October 25, 2018 6PM - 8PM
BRIC House Lobby/Stoop 647 Fulton St, Brooklyn, NY 11217
Conversations with the Innocence Project is a new series of discussions that bring together today’s leading experts, those adversely affected by the criminal justice system, and advocates to discuss, debate, and take action on issues plaguing the system. This inaugural discussion will focus on the role and power of prosecutors in our system, reform efforts to ensure prosecutorial accountability in cases of misconduct, and a growing movement to enlist prosecutors in the fight to combat wrongful convictions. This event has reached capacity but you can watch live on Facebook.
Meet the speakers
(Moderator) Rebecca Brown, Innocence Project Director of Policy
Rebecca Brown joined the Innocence Project in 2005 and directs its federal and state policy agenda, which seeks to prevent & reveal wrongful convictions and assure compensation for the wrongfully convicted upon release from prison. She has also served as a Policy Analyst for the Mayor’s Office in New York City and a Senior Planner at Center for Alternative Sentencing and Employment Services (CASES), where she conducted research, evaluation and planning work around its alternative to incarceration programs. Rebecca began her career at the Civilian Complaint Review Board, where she investigated allegations of police misconduct for the City of New York.
Nina Morrison, Innocence Project Senior Staff Attorney
As a Senior Staff Attorney at the Innocence Project, Nina Morrison litigates claims for access to post-conviction DNA evidence, under both federal civil rights laws and state DNA testing statutes. To date, Ms. Morrison has served as lead or co-counsel for more than twenty innocent prisoners who were freed from prison or death row based on DNA or other newly discovered evidence. She frequently consults with attorneys, judges, and the public at large about DNA evidence and the underlying causes of wrongful convictions. Ms. Morrison became a staff attorney at the Project in 2004. From 2002-05, she served as the Project’s Executive Director, supervising day-to-day management of the Project while assisting with litigation and policy reform initiatives.
Jabbar Collins, Exoneree & Advocate
Jabbar Collins spent more than 16 years in prison for a murder he didn’t commit.
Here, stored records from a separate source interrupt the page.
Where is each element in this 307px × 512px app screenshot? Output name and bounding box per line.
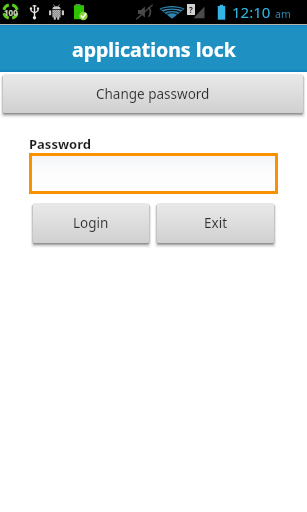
staticText: Change password [96,85,210,103]
staticText: 100 [4,7,18,18]
button[interactable]: Login [33,203,149,243]
staticText: Login [73,214,109,232]
staticText: Password [29,135,91,153]
staticText: Exit [204,214,228,232]
button[interactable]: Change password [3,74,303,113]
button[interactable]: Exit [157,203,274,243]
staticText: am [275,7,291,21]
button[interactable]: Password input field [29,153,278,194]
staticText: 12:10 [232,2,271,22]
staticText: applications lock [72,36,236,63]
staticText: ? [189,4,193,15]
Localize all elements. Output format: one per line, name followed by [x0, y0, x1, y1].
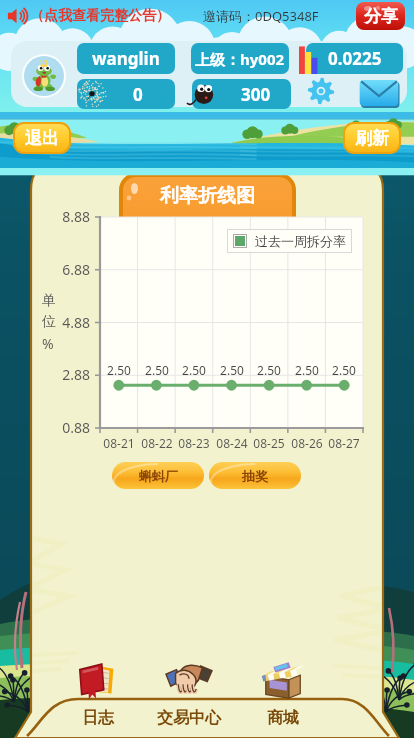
staticText: 退出 — [25, 128, 59, 149]
staticText: 0.88 — [50, 418, 90, 437]
button[interactable]: 抽奖 — [209, 462, 301, 489]
button[interactable]: 300 — [192, 79, 291, 109]
button[interactable]: 蝌蚪厂 — [112, 462, 204, 489]
staticText: 刷新 — [355, 128, 389, 149]
staticText: 分享 — [364, 6, 398, 27]
staticText: 日志 — [53, 708, 143, 728]
staticText: 商城 — [238, 708, 328, 728]
staticText: 蝌蚪厂 — [139, 468, 178, 484]
staticText: 2.50 — [288, 362, 326, 378]
staticText: 过去一周拆分率 — [255, 233, 346, 249]
staticText: 08-24 — [213, 435, 251, 451]
staticText: 08-26 — [288, 435, 326, 451]
staticText: 08-25 — [250, 435, 288, 451]
staticText: 0 — [133, 83, 143, 106]
staticText: % — [42, 334, 54, 353]
button[interactable]: 退出 — [15, 124, 69, 152]
staticText: 08-27 — [325, 435, 363, 451]
button[interactable]: 商城 — [238, 654, 328, 738]
staticText: 2.50 — [325, 362, 363, 378]
button[interactable]: 日志 — [53, 654, 143, 738]
button[interactable]: Settings — [306, 76, 336, 106]
button[interactable]: wanglin — [77, 43, 175, 74]
staticText: 2.50 — [100, 362, 138, 378]
button[interactable]: 分享 — [356, 2, 405, 30]
staticText: 抽奖 — [242, 468, 268, 484]
staticText: 08-23 — [175, 435, 213, 451]
button[interactable]: 刷新 — [345, 124, 399, 152]
staticText: 上级：hy002 — [195, 49, 285, 69]
staticText: 单 — [42, 292, 56, 310]
button[interactable]: （点我查看完整公告） — [6, 6, 170, 26]
staticText: 6.88 — [50, 260, 90, 279]
button[interactable]: 利率折线图 — [123, 177, 292, 223]
button[interactable]: 上级：hy002 — [191, 43, 289, 74]
staticText: 300 — [241, 83, 271, 106]
staticText: 2.88 — [50, 365, 90, 384]
staticText: 08-22 — [138, 435, 176, 451]
staticText: 邀请码：0DQ5348F — [203, 7, 319, 25]
button[interactable]: Messages — [358, 77, 400, 109]
staticText: 08-21 — [100, 435, 138, 451]
staticText: 2.50 — [213, 362, 251, 378]
staticText: 交易中心 — [144, 708, 234, 728]
staticText: wanglin — [92, 47, 160, 70]
staticText: 2.50 — [250, 362, 288, 378]
staticText: （点我查看完整公告） — [30, 7, 170, 25]
staticText: 0.0225 — [328, 47, 382, 70]
staticText: 位 — [42, 313, 56, 331]
button[interactable]: 交易中心 — [144, 654, 234, 738]
staticText: 2.50 — [138, 362, 176, 378]
staticText: 利率折线图 — [160, 184, 255, 208]
staticText: 8.88 — [50, 207, 90, 226]
button[interactable]: 0 — [77, 79, 175, 109]
staticText: 4.88 — [50, 313, 90, 332]
button[interactable]: 0.0225 — [306, 43, 403, 74]
staticText: 2.50 — [175, 362, 213, 378]
button[interactable]: Avatar — [24, 56, 64, 96]
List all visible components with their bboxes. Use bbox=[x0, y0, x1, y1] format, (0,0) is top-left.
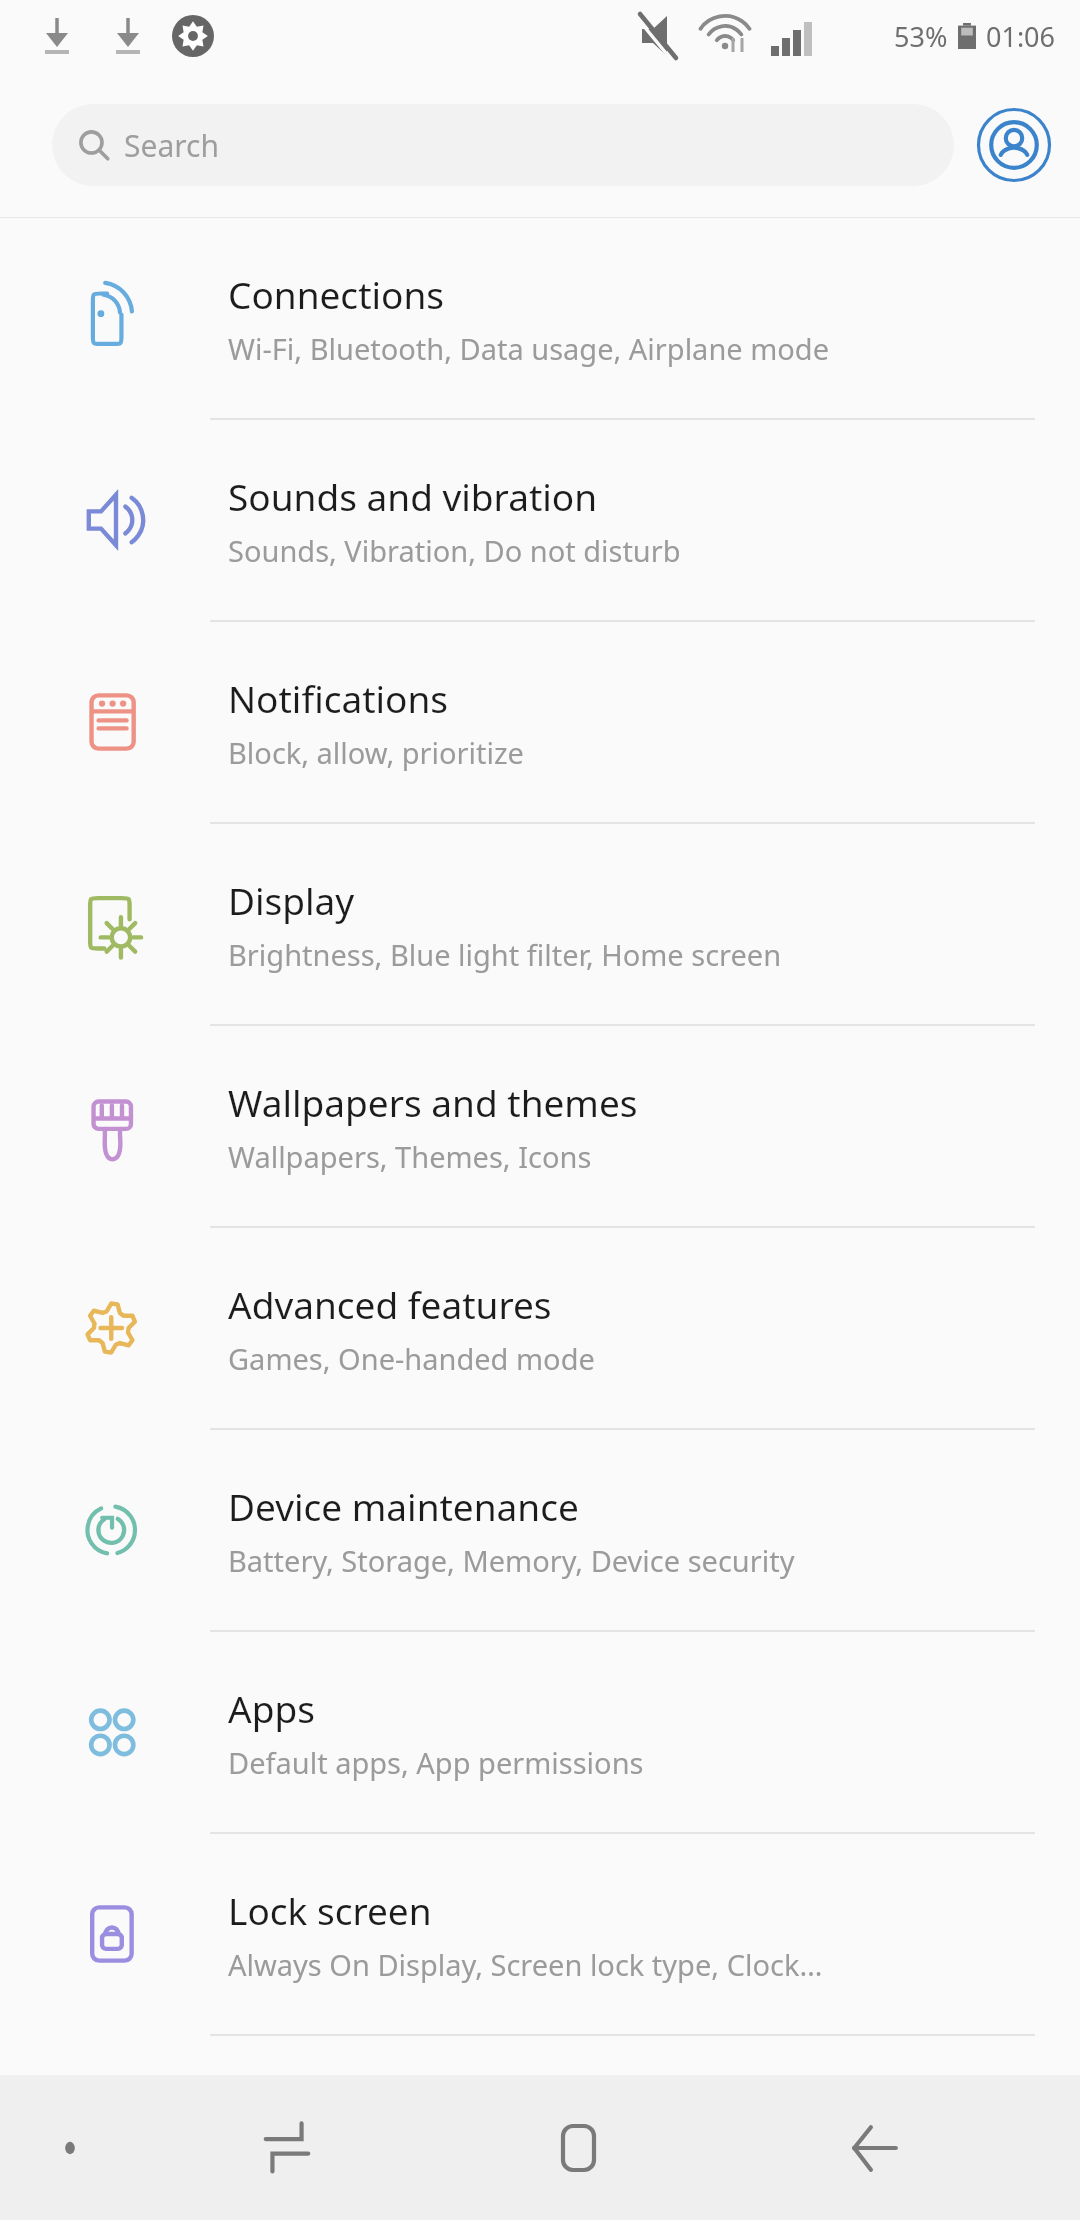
staticText: Connections bbox=[228, 269, 445, 319]
staticText: Always On Display, Screen lock type, Clo… bbox=[228, 1945, 823, 1984]
staticText: Device maintenance bbox=[228, 1481, 579, 1531]
button[interactable]: Advanced features bbox=[0, 1228, 1080, 1428]
staticText: Search bbox=[124, 125, 219, 166]
staticText: Sounds, Vibration, Do not disturb bbox=[228, 531, 681, 570]
button[interactable]: Connections bbox=[0, 218, 1080, 418]
staticText: 53% bbox=[894, 18, 948, 55]
staticText: Display bbox=[228, 875, 355, 925]
staticText: Notifications bbox=[228, 673, 449, 723]
button[interactable]: Display bbox=[0, 824, 1080, 1024]
staticText: Wallpapers and themes bbox=[228, 1077, 638, 1127]
staticText: Lock screen bbox=[228, 1885, 432, 1935]
staticText: Default apps, App permissions bbox=[228, 1743, 644, 1782]
staticText: Battery, Storage, Memory, Device securit… bbox=[228, 1541, 795, 1580]
button[interactable]: Notifications bbox=[0, 622, 1080, 822]
button[interactable]: Sounds and vibration bbox=[0, 420, 1080, 620]
staticText: Sounds and vibration bbox=[228, 471, 598, 521]
button[interactable]: Back bbox=[727, 2075, 1020, 2220]
button[interactable]: Account bbox=[976, 107, 1052, 183]
staticText: 01:06 bbox=[986, 18, 1056, 55]
staticText: Block, allow, prioritize bbox=[228, 733, 524, 772]
button[interactable]: Apps bbox=[0, 1632, 1080, 1832]
staticText: Games, One-handed mode bbox=[228, 1339, 595, 1378]
staticText: Wallpapers, Themes, Icons bbox=[228, 1137, 592, 1176]
staticText: Apps bbox=[228, 1683, 315, 1733]
button[interactable]: Recents bbox=[140, 2075, 434, 2220]
button[interactable]: Device maintenance bbox=[0, 1430, 1080, 1630]
button[interactable]: Home bbox=[434, 2075, 727, 2220]
staticText: Wi-Fi, Bluetooth, Data usage, Airplane m… bbox=[228, 329, 830, 368]
button[interactable]: Lock screen bbox=[0, 1834, 1080, 2034]
button[interactable]: Wallpapers and themes bbox=[0, 1026, 1080, 1226]
staticText: Brightness, Blue light filter, Home scre… bbox=[228, 935, 782, 974]
staticText: Advanced features bbox=[228, 1279, 552, 1329]
button[interactable]: Search bbox=[52, 104, 954, 186]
He was freed in 2010 after it was revealed at a post-conviction hearing that the main witness at his trial had told the prosecutor that he was pressured by police to lie about Collins’ involvement in the murder.
The prosecutor from the Brooklyn District Attorney’s office never divulged this information with Collins’ lawyer—a serious violation of the law, which requires the government to inform the defense of any exculpatory evidence. At the hearing, the judge who tossed out Collins’ conviction called the prosecutor’s conduct and the DA’s office “shameful” and a “tragedy.”
Cynthia Jones, Professor of Law, American University
Cynthia E. Jones has taught Evidence, Criminal Law, and Criminal Procedure at the American University Washington College of Law for the past fourteen years. Professor Jones was recognized by the University with the prestigious Faculty Award for Outstanding Teaching, and received the “Teaching with Technology” Award from the Center for Teaching Excellence for her animated short film, “Fighting Evidence with Evidence.” Professor Jones’ areas of scholarship include wrongful convictions, criminal discovery, bail reform, and eliminating racial disparities in the criminal justice system. Professor Jones established the Pretrial Racial Justice Initiative in 2013 to address racial and ethnic disparities in bail, and she previously directed the ABA Racial Justice Improvement Project, a program to engage criminal justice officials in racial justice policy reform.
Joaquin Sapien, ProPublica
Since joining ProPublica in May 2008, reporter Joaquin Sapien has delved into criminal justice, military healthcare, and environmental issues. In 2010 he partnered with the Sarasota Herald-Tribune to produce an award-winning series of stories about contaminated drywall. In 2009 he was part of a team whose work on natural gas drilling won the Society of Professional Journalists award for online non-deadline investigative reporting. From 2005 until 2008 he was a reporter for the Center for Public Integrity, where he led a year-long investigative project, “Superfund’s Toxic Legacy,” which received the 2007 Society of Professional Journalists award for non-deadline online reporting. Before joining CPI, Sapien wrote for Environmental Media Services.